*Material for this exercise*.
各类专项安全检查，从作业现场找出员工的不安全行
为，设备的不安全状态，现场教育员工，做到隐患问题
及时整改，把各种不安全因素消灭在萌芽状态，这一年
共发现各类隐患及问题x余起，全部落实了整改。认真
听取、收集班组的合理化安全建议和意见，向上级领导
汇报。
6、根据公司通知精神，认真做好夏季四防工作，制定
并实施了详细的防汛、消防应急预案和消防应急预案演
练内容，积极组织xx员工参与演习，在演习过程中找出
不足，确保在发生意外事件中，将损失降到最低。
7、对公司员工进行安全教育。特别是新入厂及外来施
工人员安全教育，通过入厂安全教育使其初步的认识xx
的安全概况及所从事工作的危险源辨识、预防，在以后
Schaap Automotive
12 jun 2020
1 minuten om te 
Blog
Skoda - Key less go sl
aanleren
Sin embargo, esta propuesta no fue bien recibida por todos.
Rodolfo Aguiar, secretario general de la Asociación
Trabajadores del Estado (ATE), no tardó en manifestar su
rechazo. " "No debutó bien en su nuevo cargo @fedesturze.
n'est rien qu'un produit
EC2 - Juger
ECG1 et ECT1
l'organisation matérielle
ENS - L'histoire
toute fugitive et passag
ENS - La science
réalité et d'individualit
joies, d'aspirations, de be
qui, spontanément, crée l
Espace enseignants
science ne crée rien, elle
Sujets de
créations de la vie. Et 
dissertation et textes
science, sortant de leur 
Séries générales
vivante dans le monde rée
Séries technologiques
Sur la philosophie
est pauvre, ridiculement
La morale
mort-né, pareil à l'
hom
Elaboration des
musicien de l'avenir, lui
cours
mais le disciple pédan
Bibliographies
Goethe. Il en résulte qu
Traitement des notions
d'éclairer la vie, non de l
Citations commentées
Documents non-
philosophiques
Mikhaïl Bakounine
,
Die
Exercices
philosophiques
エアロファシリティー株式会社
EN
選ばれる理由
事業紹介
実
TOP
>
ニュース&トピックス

*The problem*. Within the listing above, extract exactly the lines from the line with "及时整改，把各种不安全因素消灭在萌芽状态，这一年" to the line with "工人员安全教育，通过入厂安全教育使其初步的认识xx", the two named lines included, and no others.

*Expected answer*.
及时整改，把各种不安全因素消灭在萌芽状态，这一年
共发现各类隐患及问题x余起，全部落实了整改。认真
听取、收集班组的合理化安全建议和意见，向上级领导
汇报。
6、根据公司通知精神，认真做好夏季四防工作，制定
并实施了详细的防汛、消防应急预案和消防应急预案演
练内容，积极组织xx员工参与演习，在演习过程中找出
不足，确保在发生意外事件中，将损失降到最低。
7、对公司员工进行安全教育。特别是新入厂及外来施
工人员安全教育，通过入厂安全教育使其初步的认识xx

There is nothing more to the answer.